Alongside the AICs role in performance monitoring, a great deal of evidence has been provided implicating it as a correlate of autonomic nervous system (ANS) activity, ranging from heart beat to indices of pupil diameter (Craig 2002
; Critchley 2005
). It is far from clear, however, what precise association the AIC and the ANS share. Some authors that have reported such associations primarily attribute the role of insular activity to the process of the generation
of autonomic activity, whereas others emphasize a possible key role of the insula in the perception
, rather than the generation, of ANS state and responses. Due to the correlative nature of most neuroimaging techniques, causal ties are hard to establish without the use of patient studies.

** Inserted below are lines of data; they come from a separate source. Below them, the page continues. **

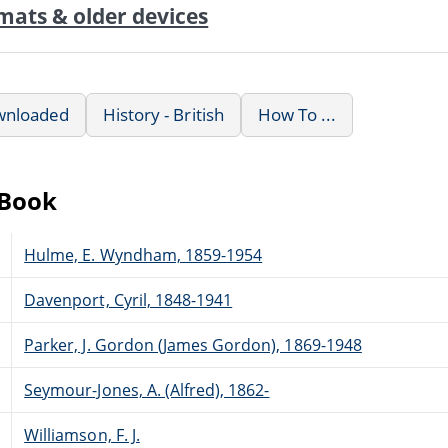
mats & older devices
wnloaded
History - British
How To ...
eBook
Hulme, E. Wyndham, 1859-1954
Davenport, Cyril, 1848-1941
Parker, J. Gordon (James Gordon), 1869-1948
Seymour-Jones, A. (Alfred), 1862-
Williamson, F. J.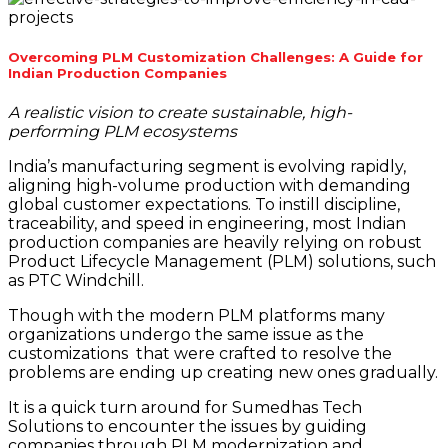
Overcoming PLM Customization Challenges: A Guide for
Indian Production Companies
A realistic vision to create sustainable, high-
performing PLM ecosystems
India’s manufacturing segment is evolving rapidly,
aligning high-volume production with demanding
global customer expectations. To instill discipline,
traceability, and speed in engineering, most Indian
production companies are heavily relying on robust
Product Lifecycle Management (PLM) solutions, such
as PTC Windchill.
Though with the modern PLM platforms many
organizations undergo the same issue as the
customizations that were crafted to resolve the
problems are ending up creating new ones gradually.
It is a quick turn around for Sumedhas Tech
Solutions to encounter the issues by guiding
companies through PLM modernization and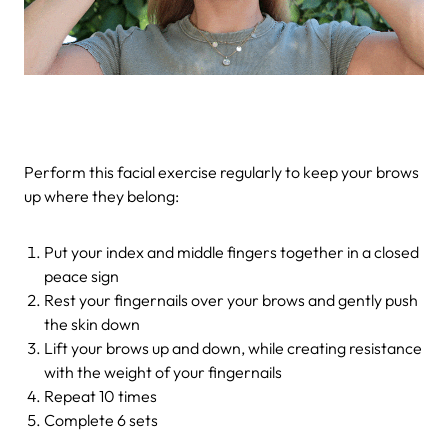
Perform this facial exercise regularly to keep your brows
up where they belong:
Put your index and middle fingers together in a closed
peace sign
Rest your fingernails over your brows and gently push
the skin down
Lift your brows up and down, while creating resistance
with the weight of your fingernails
Repeat 10 times
Complete 6 sets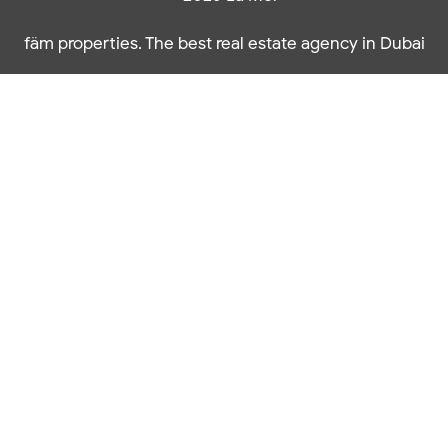
fäm properties. The best real estate agency in Dubai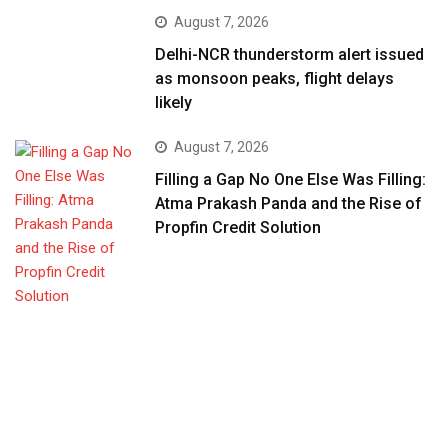
August 7, 2026
Delhi-NCR thunderstorm alert issued
as monsoon peaks, flight delays
likely
August 7, 2026
Filling a Gap No One Else Was Filling:
Atma Prakash Panda and the Rise of
Propfin Credit Solution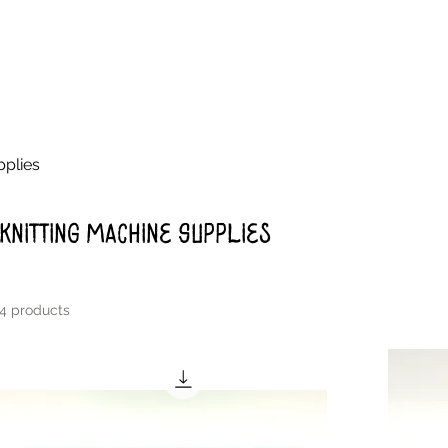
pplies
Knitting Machine Supplies
4 products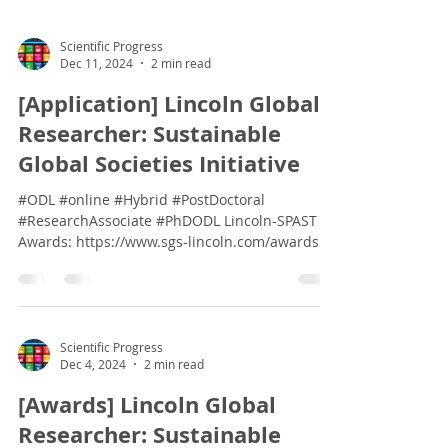
Scientific Progress
Dec 11, 2024
2 min read
[Application] Lincoln Global
Researcher: Sustainable
Global Societies Initiative
#ODL #online #Hybrid #PostDoctoral
#ResearchAssociate #PhDODL Lincoln-SPAST
Awards: https://www.sgs-lincoln.com/awards
Dear...
Scientific Progress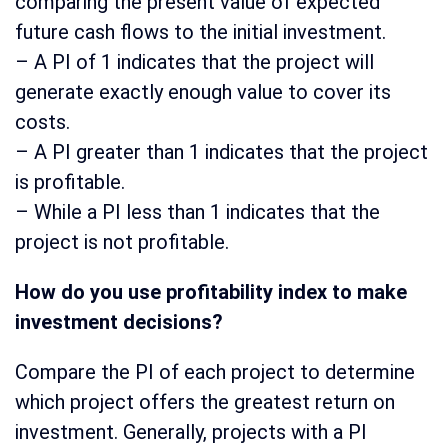
comparing the present value of expected
future cash flows to the initial investment.
– A PI of 1 indicates that the project will
generate exactly enough value to cover its
costs.
– A PI greater than 1 indicates that the project
is profitable.
– While a PI less than 1 indicates that the
project is not profitable.
How do you use profitability index to make
investment decisions?
Compare the PI of each project to determine
which project offers the greatest return on
investment. Generally, projects with a PI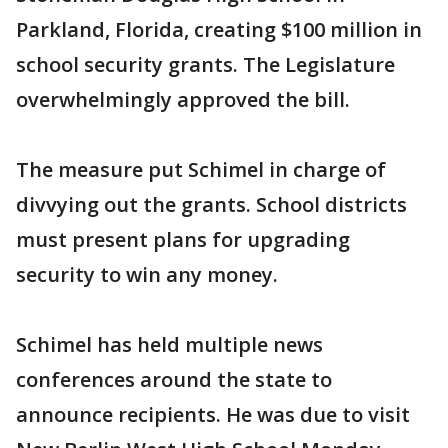
Parkland, Florida, creating $100 million in
school security grants. The Legislature
overwhelmingly approved the bill.
The measure put Schimel in charge of
divvying out the grants. School districts
must present plans for upgrading
security to win any money.
Schimel has held multiple news
conferences around the state to
announce recipients. He was due to visit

As a least common denominator, it seems safe to say, though, that there is a reliable association between the activity of large parts of the ANS and the AIC. As reported earlier, erroneous actions are accompanied by changes in ongoing ANS activity, among reflected in HR, PD, and SCR. Importantly, the response of the ANS is stronger for perceived than for unperceived errors.
Accounts trying to explain the involvement of the ANS in error processing have not always provided clear explanations of the role of the ANS engagement as a consequence of errors. In our aforementioned EEG-ANS study (Wessel et al. 2010
) we interpret our results in the light of recent behavioral experiments (Notebaert et al. 2009
), which suggested strong behavioral parallels between processing of errors and other rare, potentially significant events (e.g., deviant and/or novel stimuli). According to their account, error-related ANS activity is a manifestation of an orienting response (OR, Sokolov 1963
) towards an erroneous outcome. The OR is a reflex-like reaction of the organism to improbable changes in its environment (which are potentially motivationally relevant) and is accompanied by a cascade of CNS and ANS reactions, including HR, PD, and SCR associated with increased arousal. We are aware that the term orienting has been used in many contexts and use it here to indicate the complex arousal response to motivationally salient events rather than orienting attention in space or time. Such OR-related interpretations of error-related ANS activity have been provided already in the 1970s of the twentieth century (Danev and de Winter 1971
), but have not been followed up on in later studies demonstrating ANS activity as a consequence of errors.
The central argument is that an error, much like a rare stimulus, elicits an OR-like reaction. The emergence of an OR towards an infrequent stimulus is heavily dependent on the realization of the potential significance (information content) of the stimulus. For an error to elicit an OR, then, it is reasonable to assume that the emergence of the OR after an error is also associated with its detection. That is, error awareness should be crucial to the emergence of an error-related OR, or vice versa. The larger OR-like ANS activity after perceived errors seems to support this account. Moreover, there are striking parallels between the association of the Pe with error awareness and the association of the P3b with the OR (Ridderinkhof et al. 2009
). Notably, the P3b has been suggested to be related to phasic activity of the LC/NE system (Nieuwenhuis et al. 2005
), as has the OR. The autonomic response to an error may serve to increase autonomic arousal and thus facilitate necessary adjustments. Note that strong responses and associated arousal may also lead to maladaptation. For example, post-error slowing [suggested to be at least in part driven by the OR (Notebaert et al. 2009
)] may be associated with improvements in accuracy (=adaptive) or with decreases in accuracy (=maladaptive) (Rabbitt 1966
; Rabbitt and Rodgers 1977
; Fiehler et al. 2005
). It may be speculated that the adaptiveness of the adjustment depends not only on external factors such as time pressure but also on the pre-trial baseline state of the LC/NE system (see above).
Independently of the arguments as to why the ANS response is different for perceived and unperceived errors, this mere observational fact alone offers a simple possible explanation for the differential effects of error awareness on AIC activity: if the anterior insula serves either as an active agent in eliciting the ANS response, or as a crucial monitor for the milieu interne
(on a proprioceptive/interoceptive level with regard to ANS activity) of the body, the effects of error awareness and error blindness on insular activity might be the same that are responsible for the effects of error awareness on the ANS. As already discussed in Klein et al. (2007
), it is unclear whether (a) AIC activity precedes and causes the ANS response, (b) the ANS response elicits the AIC engagement by interoception, or (c) both occur simultaneously. In other words, it is of great interest whether AIC activity is causal to the ANS activity (and possibly to components of the OR) or whether it serves more for monitoring or interoceptive awareness-related functions. In consequence, it is also of large interest whether the presence of the ANS reaction itself is a mere consequence of error awareness or whether it provides additional input for potential other systems decisive for the conscious recognition of erroneous actions (see Fig. b). This, however, once again underlines the need for lesion studies to establish a causal relationship and its directionality.